It is difficult to name the first acts of red and white terror. They are usually associated with the beginning of the civil war in the country. Terror was carried out by everyone: officers - participants in the ice campaign of General Kornilov; security officers who received the right of extrajudicial execution; revolutionary courts and tribunals.

It is characteristic that the Cheka’s right to extrajudicial killings, composed by L.D. Trotsky, signed by V.I. Lenin; the tribunals were given unlimited rights by the People's Commissar of Justice; The resolution on the Red Terror was endorsed by the People's Commissars of Justice, Internal Affairs and the head of the Council of People's Commissars (D. Kursky, G. Petrovsky, V. Bonch-Bruevich). The leadership of the Soviet Republic officially recognized the creation of a non-legal state, where arbitrariness became the norm and terror became the most important tool for maintaining power. Lawlessness was beneficial to the warring parties, as it allowed any actions by reference to the enemy.

The commanders of all the armies appear to have never been subject to any control. We are talking about the general savagery of society. The reality of the civil war shows that the differences between good and evil have faded. Human life depreciated. The refusal to see the enemy as a human being encouraged violence on an unprecedented scale. Settling scores with real and imagined enemies has become the essence of politics. The civil war meant the extreme bitterness of society and especially its new ruling class.

"Litvin A.L. Red and White Terror in Russia 1917-1922 // Russian History. 1993. No. 6. P. 47-48.1 2 Ibid. P. 47-48.

Murder of M.S. Uritsky and the assassination attempt on Lenin on August 30, 1918 provoked an unusually brutal response. In retaliation for the murder of Uritsky, up to 900 innocent hostages were shot in Petrograd.

A significantly larger number of victims is associated with the assassination attempt on Lenin. In the first days of September 1918, 6,185 people were shot, 14,829 were sent to prison, 6,407 were sent to concentration camps, and 4,068 people became hostages. Thus, attempts on the lives of Bolshevik leaders contributed to the rampant mass terror in the country.

At the same time as the Reds, white terror was rampant in the country. And if the Red Terror is considered to be the implementation of state policy, then it should probably be taken into account that whites in 1918-1919. also occupied vast territories and declared themselves as sovereign governments and state entities. The forms and methods of terror were different. But they were also used by adherents of the Constituent Assembly (Komuch in Samara, the Provisional Regional Government in the Urals), and especially by the white movement.

The coming to power of the founders in the Volga region in the summer of 1918 was characterized by reprisals against many Soviet workers. Some of the first departments created by Komuch were state security, military courts, trains and “death barges”. On September 3, 1918, they brutally suppressed the workers' uprising in Kazan.

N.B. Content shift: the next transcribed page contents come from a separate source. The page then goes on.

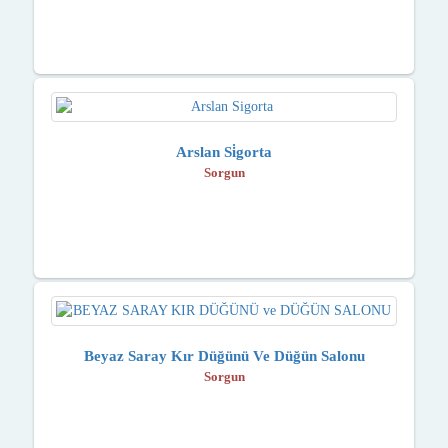
Arslan Si̇gorta
Sorgun
Beyaz Saray Kır Düğünü Ve Düğün Salonu
Sorgun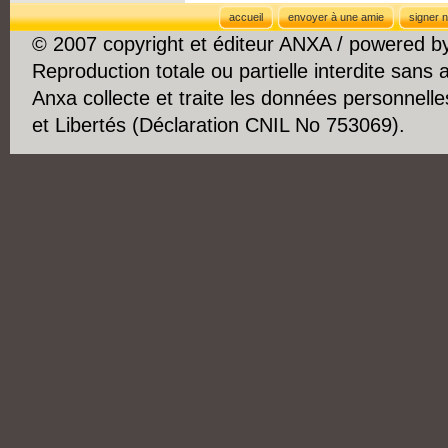
accueil
envoyer à une amie
signer n
© 2007 copyright et éditeur ANXA / powered 
Reproduction totale ou partielle interdite sans 
Anxa collecte et traite les données personnelle
et Libertés (Déclaration CNIL No 753069).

The political regimes established in Russia in 1918 are quite comparable, primarily in their predominantly violent methods of resolving issues of organizing power. In November 1918 A.V. Kolchak, who came to power in Siberia, began with the expulsion and murder of the Socialist Revolutionaries. It is hardly possible to talk about support for his policies in Siberia and the Urals, if out of approximately 400 thousand Red partisans of that time, 150 thousand acted against him. The government of A.I. was no exception. Denikin. In the territory captured by the general, the police were called state guards. By September 1919, its number reached almost 78 thousand people. Osvag's reports informed Denikin about robberies and looting; it was under his command that 226 Jewish pogroms took place, as a result of which several thousand people died. The White Terror turned out to be as senseless in achieving its goal as any other. Soviet historians have calculated that in 1917-1922. 15-16 million Russians died, of which 1.3 million became victims of terror, banditry, and pogroms. The civil, fratricidal war with millions of casualties turned into a national tragedy. Red and white terror became the most barbaric method of struggle for power. Its results for the progress of the country are truly disastrous.

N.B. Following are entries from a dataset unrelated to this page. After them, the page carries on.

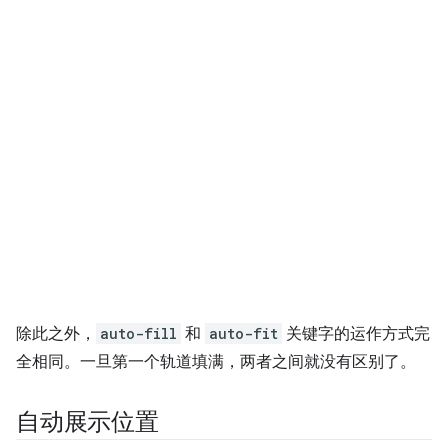
除此之外，
auto-fill
和
auto-fit
关键字的运作方式完
全相同。一旦第一个轨道填满，两者之间就没有区别了。
自动展示位置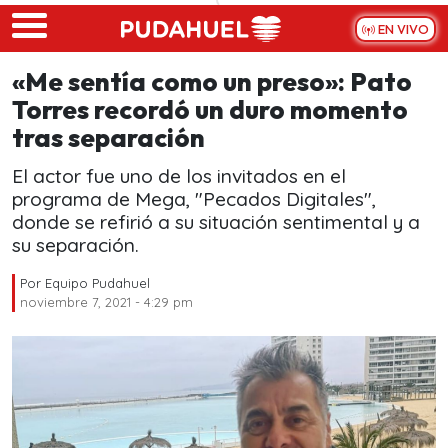
Skip to main content
EN VIVO
«Me sentía como un preso»: Pato
Torres recordó un duro momento
tras separación
El actor fue uno de los invitados en el
programa de Mega, "Pecados Digitales",
donde se refirió a su situación sentimental y a
su separación.
Por
Equipo Pudahuel
noviembre 7, 2021 - 4:29 pm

Reasons for the defeat of the white movement. Results of the civil war

Let us highlight the most important reasons for the defeat of the white movement. Relying on Western military assistance was one of the whites' miscalculations. The Bolsheviks used foreign intervention to present the struggle of Soviet power as patriotic. The Allies' policy was self-serving: they needed an anti-German Russia.

The white national policy is marked by deep contradictions. Thus, Yudenich’s non-recognition of the already independent Finland and Estonia may have been the main reason for the failure of the Whites on the Western Front. Denikin’s non-recognition of Poland made it a permanent enemy of the whites. All this stood in contrast to the Bolsheviks' promises of unlimited national self-determination.

Regarding military training, combat experience and technical knowledge Whites had all the advantages. But time was working against them. The situation was changing: in order to replenish the dwindling ranks, the whites also had to resort to mobilization.

The white movement did not have widespread social support. The White army was not supplied with everything it needed, so it was forced to take carts, horses, and supplies from the population. Local residents were drafted into the army. All this turned the population against whites. During the war, mass repression and terror were closely intertwined with the dreams of millions of people who believed in new revolutionary ideals, while tens of millions lived nearby, preoccupied with purely everyday problems. The fluctuations of the peasantry played a decisive role in the dynamics of the civil war, as did various national movements. During the civil war, some ethnic groups restored their previously lost statehood (Poland, Lithuania), and Finland, Estonia and Latvia acquired it for the first time.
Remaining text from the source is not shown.